On November 2, 2011, the Court held a Daubert hearing, at which Plaintiff presented testimony from Mr. Stoddard. At the hearing, Mr. Stoddard testified about his qualifications, stating that he had earned a bachelor of science degree in fire science and investigation, an associate of science degree in criminal justice, certifications in the field of fire investigation from the National Association of Fire Investigators and the International Association of Arson Investigators, and that he had twelve-to-thirteen years of fire analysis and investigation experience. (Hearing Tr., Nov. 2, 2011, at 10-14.) Further, Mr. Stoddard testified about his tenure with Maytag Instrument Company, during which he assisted the engineering department in designing and assembling industrial inspection equipment. (Id. at 122:19-124:5.)
Mr.

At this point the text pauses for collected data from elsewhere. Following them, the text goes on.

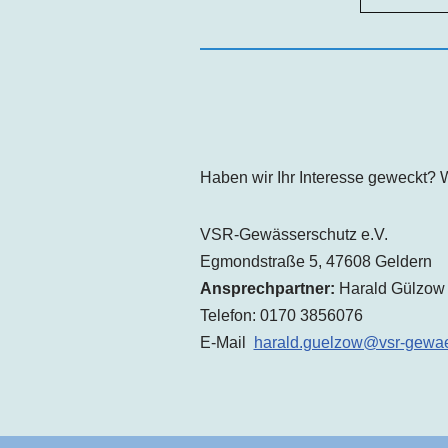
Haben wir Ihr Interesse geweckt? W
VSR-Gewässerschutz e.V.
Egmondstraße 5, 47608 Geldern
Ansprechpartner:
Harald Gülzo
Telefon: 0170 3856076
E-Mail
harald.guelzow@vsr-gewae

Stoddard also testified about the methodology that he used in reaching his opinions. With respect to his lint-accumulation opinion, Mr. Stoddard testified that he followed the methodology outlined in National Fire Protection Association Code Number 921 (NFPA 921). (Id. at 15:10-16:20.) Specifically, Mr. Stoddard testified that he developed a hypothesis that the dryer defectively allows lint to accumulate, examined lint accumulation in several exemplar dryers, performed tests on Electrolux dryers and other design alternatives to compare the lint accumulation, and concluded that the dryer in this case defectively allowed lint to accumulate near the heat source. (Id. at 99:22-100:22.) However, Mr. Stoddard also testified that he cannot determine whether lint or clothing was the first fuel in the dryer fire, and that the fire in this case did not result from an excessive buildup of lint, but from the failure of the bearing assembly that allowed the heating drum to detach and come into contact with the energized heating element during operation. (See, e.g., id. at 142:7-143:9.) Nonetheless, Plaintiff asks the Court to reconsider its determination that Mr. Stoddard's opinion that the dryer at issue defectively allows lint to accumulate near the heat source does not satisfy the requirements of Daubert and Rule 702.
A trial court has a special obligation to ensure that expert testimony is relevant and reliable. Kumho Tire Co. v. Carmichael, 526 U.S. 137, 147 (1999). Accordingly, the admission of scientific, technical, or other specialized knowledge is within the trial court's discretion. See General Elec. Co. v. Joiner, 522 U.S. 136, 146-47 (1997). A court's inquiry is controlled by Rule 702 of the Federal Rules of Evidence, which provides:
If scientific, technical, or other specialized knowledge will assist the trier of fact to understand the evidence or to determine a fact in issue, a witness qualified as an expert by knowledge, skill, experience, training, or education, may testify thereto in the form of an opinion or otherwise, if (1) the testimony is based upon sufficient facts or data, (2) the testimony is the product of reliable principles and methods, and (3) the witness has applied the principles and methods reliably to the facts of the case.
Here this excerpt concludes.